__Instructions to follow__: Wherever a line in the records below contains "сезон", copy that line.

__Provided data__:

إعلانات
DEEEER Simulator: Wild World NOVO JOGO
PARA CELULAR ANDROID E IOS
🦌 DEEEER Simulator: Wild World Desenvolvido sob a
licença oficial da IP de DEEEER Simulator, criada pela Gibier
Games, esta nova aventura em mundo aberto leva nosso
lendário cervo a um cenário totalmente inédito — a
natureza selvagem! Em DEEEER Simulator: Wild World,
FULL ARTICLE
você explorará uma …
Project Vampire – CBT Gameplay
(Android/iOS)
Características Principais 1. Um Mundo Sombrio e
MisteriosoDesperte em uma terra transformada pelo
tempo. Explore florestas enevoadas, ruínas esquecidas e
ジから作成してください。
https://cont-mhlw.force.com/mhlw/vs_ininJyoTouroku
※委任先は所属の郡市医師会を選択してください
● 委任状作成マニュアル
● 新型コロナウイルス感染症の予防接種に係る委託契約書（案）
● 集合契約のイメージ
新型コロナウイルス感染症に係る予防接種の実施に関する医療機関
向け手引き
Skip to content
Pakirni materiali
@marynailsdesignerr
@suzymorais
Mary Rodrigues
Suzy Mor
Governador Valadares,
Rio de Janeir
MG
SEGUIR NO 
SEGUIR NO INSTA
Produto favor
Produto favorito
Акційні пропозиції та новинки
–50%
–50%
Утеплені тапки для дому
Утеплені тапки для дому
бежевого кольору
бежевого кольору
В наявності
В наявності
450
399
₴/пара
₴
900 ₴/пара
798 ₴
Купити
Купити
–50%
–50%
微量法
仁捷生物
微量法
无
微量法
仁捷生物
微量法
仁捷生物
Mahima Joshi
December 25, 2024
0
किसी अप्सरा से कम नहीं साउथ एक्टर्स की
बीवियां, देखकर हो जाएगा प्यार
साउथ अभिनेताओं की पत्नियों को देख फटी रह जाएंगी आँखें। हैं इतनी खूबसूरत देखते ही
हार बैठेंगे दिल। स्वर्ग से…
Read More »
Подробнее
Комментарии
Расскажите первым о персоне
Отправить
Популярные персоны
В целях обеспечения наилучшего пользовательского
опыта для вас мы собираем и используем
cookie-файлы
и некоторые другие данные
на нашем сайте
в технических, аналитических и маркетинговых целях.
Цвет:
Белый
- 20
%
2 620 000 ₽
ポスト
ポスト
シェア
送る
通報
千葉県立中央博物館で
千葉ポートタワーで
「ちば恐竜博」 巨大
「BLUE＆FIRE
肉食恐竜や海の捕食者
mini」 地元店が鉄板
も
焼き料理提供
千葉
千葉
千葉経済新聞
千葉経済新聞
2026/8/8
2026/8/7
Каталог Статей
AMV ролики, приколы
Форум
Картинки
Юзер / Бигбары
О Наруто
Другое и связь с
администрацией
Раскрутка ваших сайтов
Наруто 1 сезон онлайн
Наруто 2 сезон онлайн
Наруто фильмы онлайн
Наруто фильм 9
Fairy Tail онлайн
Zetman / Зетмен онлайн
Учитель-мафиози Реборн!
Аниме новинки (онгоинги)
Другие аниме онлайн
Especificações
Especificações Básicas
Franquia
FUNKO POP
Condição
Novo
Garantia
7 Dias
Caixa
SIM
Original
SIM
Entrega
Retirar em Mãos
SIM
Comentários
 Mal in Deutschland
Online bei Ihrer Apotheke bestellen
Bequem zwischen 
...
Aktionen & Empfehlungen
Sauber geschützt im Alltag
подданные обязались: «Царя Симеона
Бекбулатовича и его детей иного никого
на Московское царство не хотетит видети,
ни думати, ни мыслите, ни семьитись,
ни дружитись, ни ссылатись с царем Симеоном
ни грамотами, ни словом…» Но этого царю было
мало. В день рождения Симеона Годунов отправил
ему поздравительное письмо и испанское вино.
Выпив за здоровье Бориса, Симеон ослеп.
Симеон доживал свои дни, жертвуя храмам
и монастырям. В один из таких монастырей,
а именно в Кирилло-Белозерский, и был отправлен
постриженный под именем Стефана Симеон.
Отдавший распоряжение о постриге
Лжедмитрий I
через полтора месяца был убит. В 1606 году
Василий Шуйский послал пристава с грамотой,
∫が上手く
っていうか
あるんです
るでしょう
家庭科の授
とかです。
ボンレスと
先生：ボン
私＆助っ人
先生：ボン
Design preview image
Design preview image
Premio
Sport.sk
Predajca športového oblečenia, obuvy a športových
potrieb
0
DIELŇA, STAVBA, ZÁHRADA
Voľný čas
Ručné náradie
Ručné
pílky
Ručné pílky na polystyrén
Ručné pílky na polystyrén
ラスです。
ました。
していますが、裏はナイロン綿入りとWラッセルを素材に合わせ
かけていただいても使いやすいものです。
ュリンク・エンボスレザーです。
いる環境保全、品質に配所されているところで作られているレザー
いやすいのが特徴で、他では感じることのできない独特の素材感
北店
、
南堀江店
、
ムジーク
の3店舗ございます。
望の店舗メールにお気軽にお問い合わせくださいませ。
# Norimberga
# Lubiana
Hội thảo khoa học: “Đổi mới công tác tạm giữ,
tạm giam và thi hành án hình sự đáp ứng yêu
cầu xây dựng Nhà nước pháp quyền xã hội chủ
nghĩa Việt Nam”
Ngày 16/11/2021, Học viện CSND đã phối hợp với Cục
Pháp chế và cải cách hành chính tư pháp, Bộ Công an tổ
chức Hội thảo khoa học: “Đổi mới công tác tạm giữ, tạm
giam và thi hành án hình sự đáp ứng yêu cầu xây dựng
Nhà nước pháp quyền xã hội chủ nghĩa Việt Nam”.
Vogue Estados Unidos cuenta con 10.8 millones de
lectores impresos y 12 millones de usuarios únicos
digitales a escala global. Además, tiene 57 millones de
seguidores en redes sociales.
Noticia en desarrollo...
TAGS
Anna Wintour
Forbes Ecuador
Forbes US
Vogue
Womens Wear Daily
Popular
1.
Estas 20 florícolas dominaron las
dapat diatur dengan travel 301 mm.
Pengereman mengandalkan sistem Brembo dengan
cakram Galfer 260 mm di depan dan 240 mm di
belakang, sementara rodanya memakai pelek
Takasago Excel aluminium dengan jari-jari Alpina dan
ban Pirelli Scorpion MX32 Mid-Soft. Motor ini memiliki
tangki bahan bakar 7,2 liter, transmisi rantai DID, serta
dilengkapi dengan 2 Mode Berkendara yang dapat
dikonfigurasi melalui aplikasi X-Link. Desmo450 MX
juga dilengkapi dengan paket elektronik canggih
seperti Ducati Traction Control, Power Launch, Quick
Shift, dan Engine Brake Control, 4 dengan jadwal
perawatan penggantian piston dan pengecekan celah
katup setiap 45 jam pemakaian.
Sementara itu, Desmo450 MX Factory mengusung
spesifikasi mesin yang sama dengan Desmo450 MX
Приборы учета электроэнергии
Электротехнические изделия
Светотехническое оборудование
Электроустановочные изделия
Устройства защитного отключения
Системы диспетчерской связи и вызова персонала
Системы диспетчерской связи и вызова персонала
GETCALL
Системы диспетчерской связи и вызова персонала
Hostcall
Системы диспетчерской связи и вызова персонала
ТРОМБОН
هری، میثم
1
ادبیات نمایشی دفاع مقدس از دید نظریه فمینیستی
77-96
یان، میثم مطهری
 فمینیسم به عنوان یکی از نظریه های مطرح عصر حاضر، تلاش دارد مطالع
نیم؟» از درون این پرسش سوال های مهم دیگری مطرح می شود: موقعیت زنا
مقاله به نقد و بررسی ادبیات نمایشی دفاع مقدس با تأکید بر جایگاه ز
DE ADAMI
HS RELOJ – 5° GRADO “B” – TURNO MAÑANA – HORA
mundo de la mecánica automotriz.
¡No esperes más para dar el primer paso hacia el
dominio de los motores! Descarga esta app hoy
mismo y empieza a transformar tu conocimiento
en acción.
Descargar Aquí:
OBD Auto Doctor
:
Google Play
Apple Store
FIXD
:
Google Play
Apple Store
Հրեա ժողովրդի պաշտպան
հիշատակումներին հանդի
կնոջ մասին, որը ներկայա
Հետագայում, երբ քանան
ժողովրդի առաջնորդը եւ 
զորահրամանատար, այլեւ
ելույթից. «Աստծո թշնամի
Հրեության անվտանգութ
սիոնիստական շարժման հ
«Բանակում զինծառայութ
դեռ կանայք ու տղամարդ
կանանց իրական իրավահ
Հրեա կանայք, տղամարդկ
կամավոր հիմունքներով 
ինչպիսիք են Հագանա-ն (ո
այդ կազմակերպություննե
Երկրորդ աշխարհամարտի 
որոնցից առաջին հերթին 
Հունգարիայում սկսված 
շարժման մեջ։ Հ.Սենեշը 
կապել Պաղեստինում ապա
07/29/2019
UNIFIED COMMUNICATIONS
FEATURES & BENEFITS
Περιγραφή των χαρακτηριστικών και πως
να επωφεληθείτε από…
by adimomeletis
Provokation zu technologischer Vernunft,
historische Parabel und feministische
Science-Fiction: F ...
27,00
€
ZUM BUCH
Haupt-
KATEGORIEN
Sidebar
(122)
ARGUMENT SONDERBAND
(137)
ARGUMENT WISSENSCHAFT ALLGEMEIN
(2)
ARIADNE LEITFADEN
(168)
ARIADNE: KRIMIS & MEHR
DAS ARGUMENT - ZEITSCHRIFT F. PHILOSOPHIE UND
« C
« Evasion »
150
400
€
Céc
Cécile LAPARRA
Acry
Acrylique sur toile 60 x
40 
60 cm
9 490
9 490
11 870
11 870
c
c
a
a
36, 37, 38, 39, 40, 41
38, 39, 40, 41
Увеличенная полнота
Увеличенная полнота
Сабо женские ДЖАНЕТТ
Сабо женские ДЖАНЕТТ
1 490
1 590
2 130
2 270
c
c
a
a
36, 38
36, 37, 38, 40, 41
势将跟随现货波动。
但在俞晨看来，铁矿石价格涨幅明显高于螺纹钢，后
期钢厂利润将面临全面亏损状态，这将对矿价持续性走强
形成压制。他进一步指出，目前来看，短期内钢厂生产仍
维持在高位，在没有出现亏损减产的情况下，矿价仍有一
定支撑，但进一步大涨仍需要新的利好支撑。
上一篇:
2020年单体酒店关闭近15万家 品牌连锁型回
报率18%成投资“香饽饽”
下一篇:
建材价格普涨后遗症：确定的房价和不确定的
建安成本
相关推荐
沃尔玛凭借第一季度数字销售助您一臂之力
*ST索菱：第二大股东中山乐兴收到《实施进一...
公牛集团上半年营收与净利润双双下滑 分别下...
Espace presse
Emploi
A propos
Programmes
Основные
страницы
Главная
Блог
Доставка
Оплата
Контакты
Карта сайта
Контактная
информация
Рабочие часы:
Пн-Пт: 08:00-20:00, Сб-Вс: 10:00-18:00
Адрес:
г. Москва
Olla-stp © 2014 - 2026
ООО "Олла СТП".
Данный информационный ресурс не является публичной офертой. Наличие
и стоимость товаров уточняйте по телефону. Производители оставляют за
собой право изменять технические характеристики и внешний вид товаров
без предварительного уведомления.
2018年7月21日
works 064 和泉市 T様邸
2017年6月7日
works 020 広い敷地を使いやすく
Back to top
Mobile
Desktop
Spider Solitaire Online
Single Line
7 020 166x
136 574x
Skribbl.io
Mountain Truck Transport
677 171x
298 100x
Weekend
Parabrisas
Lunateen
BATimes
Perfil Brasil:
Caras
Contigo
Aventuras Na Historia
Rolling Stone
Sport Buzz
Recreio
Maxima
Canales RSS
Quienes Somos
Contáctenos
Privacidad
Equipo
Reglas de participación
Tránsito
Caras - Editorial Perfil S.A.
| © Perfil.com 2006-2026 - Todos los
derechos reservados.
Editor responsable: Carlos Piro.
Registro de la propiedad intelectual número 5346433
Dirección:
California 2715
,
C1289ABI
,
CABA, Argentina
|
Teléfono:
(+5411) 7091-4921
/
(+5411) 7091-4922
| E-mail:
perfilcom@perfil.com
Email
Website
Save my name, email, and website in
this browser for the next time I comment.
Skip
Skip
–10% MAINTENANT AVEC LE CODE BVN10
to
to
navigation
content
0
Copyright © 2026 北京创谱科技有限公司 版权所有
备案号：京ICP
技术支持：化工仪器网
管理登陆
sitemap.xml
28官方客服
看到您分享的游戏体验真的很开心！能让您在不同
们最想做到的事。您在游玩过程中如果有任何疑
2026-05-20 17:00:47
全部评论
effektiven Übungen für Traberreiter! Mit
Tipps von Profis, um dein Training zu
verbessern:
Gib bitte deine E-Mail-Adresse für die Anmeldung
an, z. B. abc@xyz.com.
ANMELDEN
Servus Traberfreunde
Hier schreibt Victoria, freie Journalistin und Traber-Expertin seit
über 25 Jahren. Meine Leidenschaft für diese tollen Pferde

__Output__:
Наруто 1 сезон онлайн
Наруто 2 сезон онлайн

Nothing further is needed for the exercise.